■ **DATASET EXCERPTS**:
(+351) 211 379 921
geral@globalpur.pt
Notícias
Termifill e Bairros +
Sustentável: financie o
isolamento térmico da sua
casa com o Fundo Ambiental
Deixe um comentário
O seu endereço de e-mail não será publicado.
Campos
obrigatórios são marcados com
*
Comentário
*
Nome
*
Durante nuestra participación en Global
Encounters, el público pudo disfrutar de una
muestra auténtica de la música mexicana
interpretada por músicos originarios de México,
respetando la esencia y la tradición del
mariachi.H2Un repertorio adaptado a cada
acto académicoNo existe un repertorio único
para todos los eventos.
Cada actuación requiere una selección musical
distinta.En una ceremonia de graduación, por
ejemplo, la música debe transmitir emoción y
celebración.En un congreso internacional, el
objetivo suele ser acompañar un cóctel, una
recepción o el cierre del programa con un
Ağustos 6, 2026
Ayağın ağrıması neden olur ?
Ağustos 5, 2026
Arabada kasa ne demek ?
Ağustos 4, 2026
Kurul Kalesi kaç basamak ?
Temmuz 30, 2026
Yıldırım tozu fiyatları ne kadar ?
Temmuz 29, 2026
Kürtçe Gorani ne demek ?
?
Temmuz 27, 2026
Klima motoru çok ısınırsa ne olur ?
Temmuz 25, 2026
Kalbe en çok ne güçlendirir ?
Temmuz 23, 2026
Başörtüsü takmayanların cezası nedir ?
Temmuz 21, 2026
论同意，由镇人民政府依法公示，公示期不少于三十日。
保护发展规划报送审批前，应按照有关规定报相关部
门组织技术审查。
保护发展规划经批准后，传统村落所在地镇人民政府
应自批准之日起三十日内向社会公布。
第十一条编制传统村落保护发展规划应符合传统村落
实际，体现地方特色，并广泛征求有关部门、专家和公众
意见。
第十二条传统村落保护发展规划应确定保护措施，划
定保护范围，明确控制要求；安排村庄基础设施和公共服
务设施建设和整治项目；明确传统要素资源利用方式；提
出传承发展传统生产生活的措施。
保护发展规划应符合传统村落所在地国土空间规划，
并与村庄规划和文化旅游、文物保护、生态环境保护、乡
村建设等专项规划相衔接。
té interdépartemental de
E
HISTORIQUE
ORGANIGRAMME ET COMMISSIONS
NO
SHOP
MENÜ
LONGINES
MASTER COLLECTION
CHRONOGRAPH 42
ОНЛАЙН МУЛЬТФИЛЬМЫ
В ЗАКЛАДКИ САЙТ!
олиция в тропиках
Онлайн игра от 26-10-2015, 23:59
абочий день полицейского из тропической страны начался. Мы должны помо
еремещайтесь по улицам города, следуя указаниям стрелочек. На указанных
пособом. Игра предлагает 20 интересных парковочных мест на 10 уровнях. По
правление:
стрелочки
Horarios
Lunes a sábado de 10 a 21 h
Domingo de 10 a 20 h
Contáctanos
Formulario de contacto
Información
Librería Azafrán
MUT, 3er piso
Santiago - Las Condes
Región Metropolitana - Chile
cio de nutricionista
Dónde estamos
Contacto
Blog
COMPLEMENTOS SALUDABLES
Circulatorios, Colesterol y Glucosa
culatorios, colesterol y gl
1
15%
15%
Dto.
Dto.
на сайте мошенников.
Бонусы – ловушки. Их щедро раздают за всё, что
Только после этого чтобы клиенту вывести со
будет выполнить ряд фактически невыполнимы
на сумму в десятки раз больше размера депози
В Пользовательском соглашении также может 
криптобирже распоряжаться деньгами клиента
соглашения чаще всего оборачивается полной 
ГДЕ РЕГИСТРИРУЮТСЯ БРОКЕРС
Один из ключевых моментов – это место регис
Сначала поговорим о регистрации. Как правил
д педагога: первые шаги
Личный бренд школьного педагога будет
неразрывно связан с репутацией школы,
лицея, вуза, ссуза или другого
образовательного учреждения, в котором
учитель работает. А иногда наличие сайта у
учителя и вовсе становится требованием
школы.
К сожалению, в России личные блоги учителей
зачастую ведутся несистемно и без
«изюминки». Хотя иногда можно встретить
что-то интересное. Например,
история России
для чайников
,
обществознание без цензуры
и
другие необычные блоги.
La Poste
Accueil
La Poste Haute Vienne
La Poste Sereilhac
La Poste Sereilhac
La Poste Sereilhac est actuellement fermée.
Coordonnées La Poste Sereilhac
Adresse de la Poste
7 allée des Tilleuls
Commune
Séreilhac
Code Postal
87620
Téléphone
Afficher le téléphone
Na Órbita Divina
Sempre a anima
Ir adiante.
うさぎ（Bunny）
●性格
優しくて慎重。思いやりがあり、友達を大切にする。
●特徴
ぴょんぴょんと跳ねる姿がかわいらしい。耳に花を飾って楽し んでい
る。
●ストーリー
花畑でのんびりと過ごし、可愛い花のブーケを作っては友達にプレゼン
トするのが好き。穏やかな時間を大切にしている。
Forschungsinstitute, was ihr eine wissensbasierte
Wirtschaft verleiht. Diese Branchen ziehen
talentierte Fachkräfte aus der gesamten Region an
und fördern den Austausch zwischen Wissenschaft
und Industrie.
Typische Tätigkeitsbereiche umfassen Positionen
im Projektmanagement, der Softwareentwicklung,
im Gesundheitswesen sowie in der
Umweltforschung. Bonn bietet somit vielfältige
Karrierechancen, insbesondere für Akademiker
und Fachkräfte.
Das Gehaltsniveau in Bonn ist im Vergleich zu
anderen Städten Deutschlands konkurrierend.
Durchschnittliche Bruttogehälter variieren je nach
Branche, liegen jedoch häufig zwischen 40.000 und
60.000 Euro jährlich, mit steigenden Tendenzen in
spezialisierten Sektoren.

■ **EXERCISE DETAILS**: Starting at the line that has "花畑でのんびりと過ごし、可愛い花のブーケを作っては友達にプレゼン" and ending at the line that has "im Gesundheitswesen sowie in der", please write out the lines above exactly, leaving out all others.

■ **TASK ANSWER**:
花畑でのんびりと過ごし、可愛い花のブーケを作っては友達にプレゼン
トするのが好き。穏やかな時間を大切にしている。
Forschungsinstitute, was ihr eine wissensbasierte
Wirtschaft verleiht. Diese Branchen ziehen
talentierte Fachkräfte aus der gesamten Region an
und fördern den Austausch zwischen Wissenschaft
und Industrie.
Typische Tätigkeitsbereiche umfassen Positionen
im Projektmanagement, der Softwareentwicklung,
im Gesundheitswesen sowie in der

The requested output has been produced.